Ma révérence, c’est l’histoire d’un pauvre type qui fait toujours les mauvais choix. Pas bien courageux, voire même carrément fainéant, il n’a pas l’intention de travailler pour se sortir d’une situation sociale des plus critiques. Pas de boulot, pas de logement et un ami vraiment pas soluble dans le politiquement correct.
Mais par contre, il a une bonne amie, là-bas en Afrique, qui lui a annoncé qu’il était papa et qu’il était temps qu’il prenne ses responsabilités. Ses quoi ? Ah oui ! Ça veut dire gagner de l’argent. Alors pour ça pas de problème, Vincent a un plan, équitable en plus : enlever un gosse, braquer un fourgon conduit par son père et partager l’argent entre les protagonistes du braquage, non consentants compris. Avec son pote Gaby, il a tout prévu, ça ne va pas faire un pli : « voler de l’argent sans blesser autrui pour faire le bien, c’est pas si mal que ça » et c’est possible…

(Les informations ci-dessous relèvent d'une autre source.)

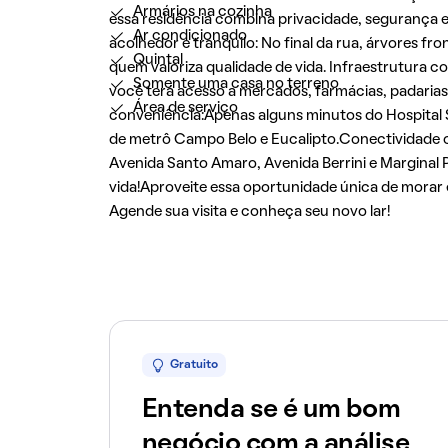
Armários na cozinha
essa residência combina privacidade, segurança e
Ar condicionado
acolhedor e tranquilo: No final da rua, árvores fr
Quintal
quem valoriza qualidade de vida. Infraestrutura 
Somente uma casa no terreno
você terá acesso a mercados, farmácias, padarias 
Área de serviço
conveniência:Apenas alguns minutos do Hospital S
de metrô Campo Belo e Eucalipto.Conectividade co
Avenida Santo Amaro, Avenida Berrini e Marginal Pi
vida!Aproveite essa oportunidade única de morar 
Agende sua visita e conheça seu novo lar!
Gratuito
Entenda se é um bom
negócio com a análise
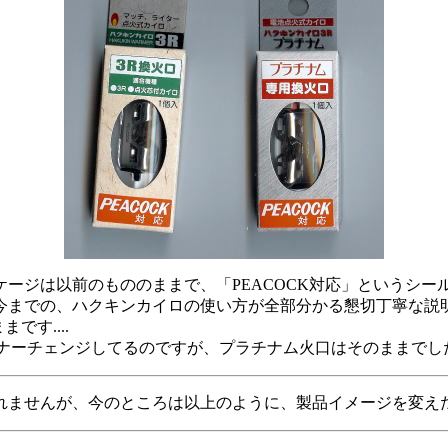
ージは以前のもののままで、「PEACOCK対応」というシ
今までの、ハクキンカイロの使い方が全部分かる懇切丁寧な説
です....
ナーチェンジしてるのですが、プラチナム火口はそのままでした
れませんが、今のところは以上のように、製品イメージを変え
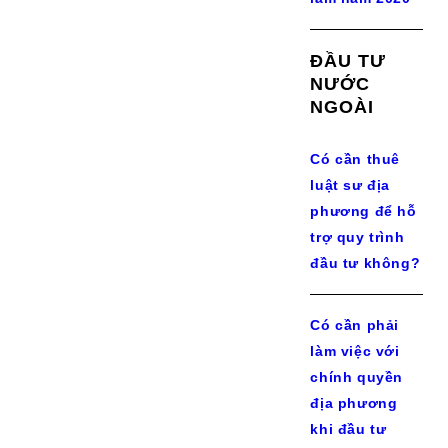
ĐẦU TƯ
NƯỚC
NGOÀI
Có cần thuê
luật sư địa
phương để hỗ
trợ quy trình
đầu tư không?
Có cần phải
làm việc với
chính quyền
địa phương
khi đầu tư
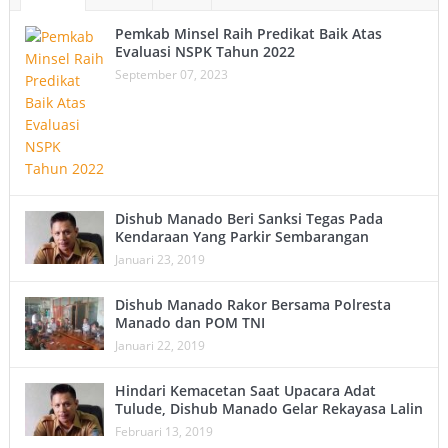
Pemkab Minsel Raih Predikat Baik Atas
Evaluasi NSPK Tahun 2022
September 07, 2023
Dishub Manado Beri Sanksi Tegas Pada
Kendaraan Yang Parkir Sembarangan
Januari 23, 2019
Dishub Manado Rakor Bersama Polresta
Manado dan POM TNI
Januari 22, 2019
Hindari Kemacetan Saat Upacara Adat
Tulude, Dishub Manado Gelar Rekayasa Lalin
Februari 13, 2019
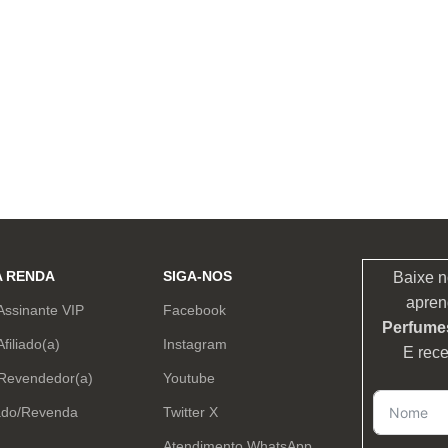
A RENDA
SIGA-NOS
Baixe n
apren
Assinante VIP
Facebook
Perfumes
Afiliado(a)
Instagram
E rec
 Revendedor(a)
Youtube
ado/Revenda
Twitter X
Atendimento WhatsApp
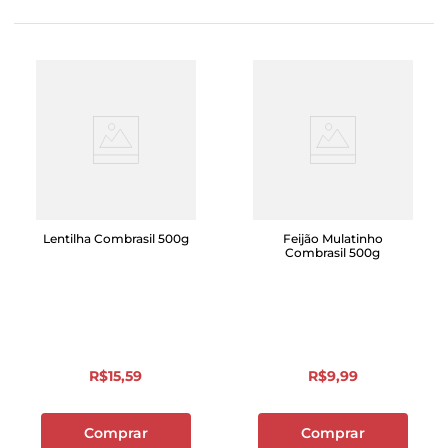
Lentilha Combrasil 500g
Feijão Mulatinho
Combrasil 500g
R$
15
,
59
R$
9
,
99
Comprar
Comprar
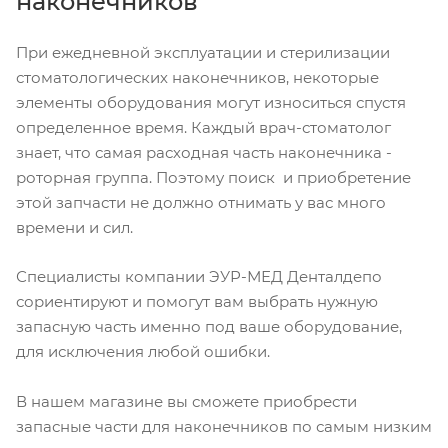
наконечников
При ежедневной эксплуатации и стерилизации
стоматологических наконечников, некоторые
элементы оборудования могут износиться спустя
определенное время. Каждый врач-стоматолог
знает, что самая расходная часть наконечника -
роторная группа. Поэтому поиск и приобретение
этой запчасти не должно отнимать у вас много
времени и сил.
Специалисты компании ЭУР-МЕД Денталдепо
сориентируют и помогут вам выбрать нужную
запасную часть именно под ваше оборудование,
для исключения любой ошибки.
В нашем магазине вы сможете приобрести
запасные части для наконечников по самым низким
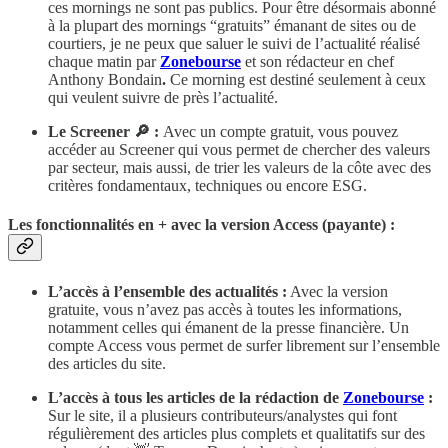
ces mornings ne sont pas publics. Pour être désormais abonné
à la plupart des mornings “gratuits” émanant de sites ou de
courtiers, je ne peux que saluer le suivi de l’actualité réalisé
chaque matin par
Zonebourse
et son rédacteur en chef
Anthony Bondain
.
Ce morning est destiné seulement à ceux
qui veulent suivre de près l’actualité.
Le Screener 🔎 :
Avec un compte gratuit, vous pouvez
accéder au Screener qui vous permet de chercher des valeurs
par secteur, mais aussi, de trier les valeurs de la côte avec des
critères fondamentaux, techniques ou encore ESG.
Les fonctionnalités en + avec la version Access (payante) :
L’accès à l’ensemble des actualités :
Avec la version
gratuite, vous n’avez pas accès à toutes les informations,
notamment celles qui émanent de la presse financière. Un
compte Access vous permet de surfer librement sur l’ensemble
des articles du site.
L’accès à tous les articles de la rédaction de
Zonebourse
:
Sur le site, il a plusieurs contributeurs/analystes qui font
régulièrement des articles plus complets et qualitatifs sur des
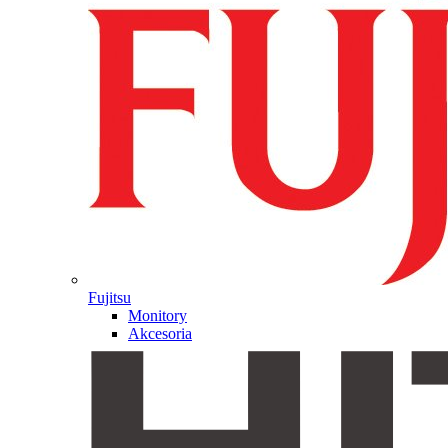
Fujitsu
Monitory
Akcesoria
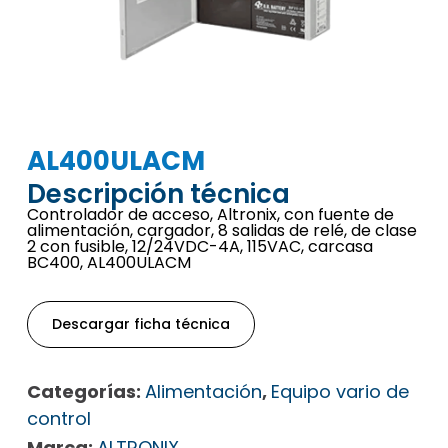
AL400ULACM
Descripción técnica
Controlador de acceso, Altronix, con fuente de
alimentación, cargador, 8 salidas de relé, de clase
2 con fusible, 12/24VDC-4A, 115VAC, carcasa
BC400, AL400ULACM
Descargar ficha técnica
Categorías:
Alimentación
,
Equipo vario de
control
Marca:
ALTRONIX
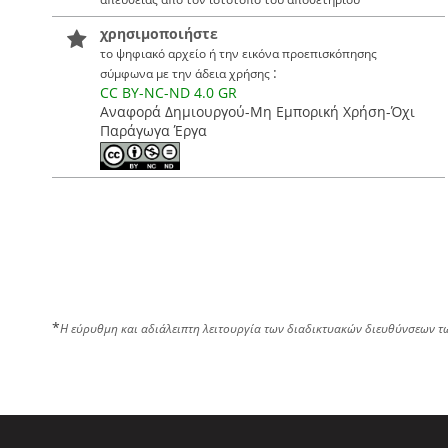
χρησιμοποιήστε
το ψηφιακό αρχείο ή την εικόνα προεπισκόπησης
:
σύμφωνα με την άδεια χρήσης
CC BY-NC-ND 4.0 GR
Αναφορά Δημιουργού-Μη Εμπορική Χρήση-Όχι
Παράγωγα Έργα
*
Η εύρυθμη και αδιάλειπτη λειτουργία των διαδικτυακών διευθύνσεων τ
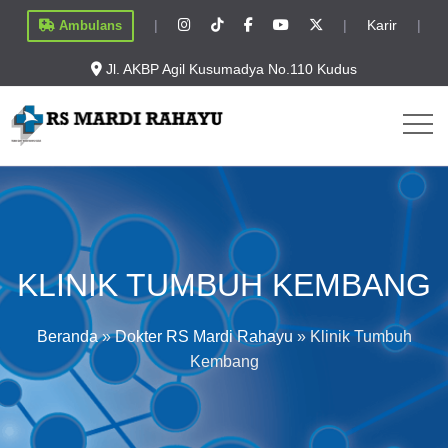
|
|
Karir
|
Ambulans
Jl. AKBP Agil Kusumadya No.110 Kudus
KLINIK TUMBUH KEMBANG
Beranda
»
Dokter RS Mardi Rahayu
»
Klinik Tumbuh
Kembang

Sauf que dès le départ, le lecteur de Ma Révérence s’en rend compte, Vincent est loin d’être un cerveau et le plan ne tient pas la route. L’ami en question, Gaby Rocket, a « toute la panoplie du débile profond dont on a lesté le crâne avec une pelletée de fumier ». Il n’y a bien que Vincent pour trouver des qualités à ce raciste bas du front, rien moins que fiable. Tout part donc en eau de boudin, au profit de personnages tous plus denses et humains les uns que les autres. Tous se dévoilent petit à petit, les failles et contradictions se dévoilent pour dessiner des individus riches d’attentes et de rêves.
La vie se charge de balayer tout ça, laissant des gens fragiles, parfois haineux, souvent tristes sur lesquels le lecteur se penche parce qu’au final, ils lui ressemblent.
Le braquage, point de départ de l’histoire racontée par Vincent lui-même, devient un épisode propice à raconter d’autres vies, à croiser d’autres paumés. Le scénario, hasardeux au départ en raison de l’évidente impossibilité du plan, s’épaissit peu à peu, au gré des digressions de Vincent et des aléas du destin. Même si on n’en voudrait surtout pas comme petit ami, on l’aime Vincent parce que c’est un rêveur. Il est juste fainéant et bien trop tendre pour la société. Un type fragile, à dorloter.
Lupano signe avec Ma révérence un bel album rempli d’humanité et de tendresse. Les dialogues sonnent toujours juste et l’autodérision de Vincent fait sourire plus d’une fois : idéaliste mais pas aveugle. Rodguen, dont c’est le premier album, illustre avec générosité et humour une bande dessinée à la fois subtile et drôle, surtout émouvante.
Wilfrid Lupano sur Tête de lecture
Ma révérence
Lupano & Rodguen
Delcourt, 2013
ISBN : 978-2-7560-4153-7 – 126 pages – 17.95 €
Qu’est-ce que j’ai aimé cet album ! Comme tu dis, humour, autodérision et plein d’humanité… une recette qui me parle !
Plus je lis Lupano, plus je l’apprécie.
Je sens que ça devrait me plaire, rien qu’avec les citations.
(ton « vraiment pas soluble dans le politiquement correct », j’adore!)
Oh oui ça te plaira, sans problème.
Un paumé sympathique que tu donnes envie de découvrir.
Lupano arrive à le rendre sympathique, de même que son copain Gaby, ça n’était pas gagné…
Un de mes coups de coeur BD de cette année !
coup de coeur pour moi, j’ai adoré!
J’ai préféré Le singe…, je trouve sa porée symbolique plus forte, mais celle-là est très bien aussi.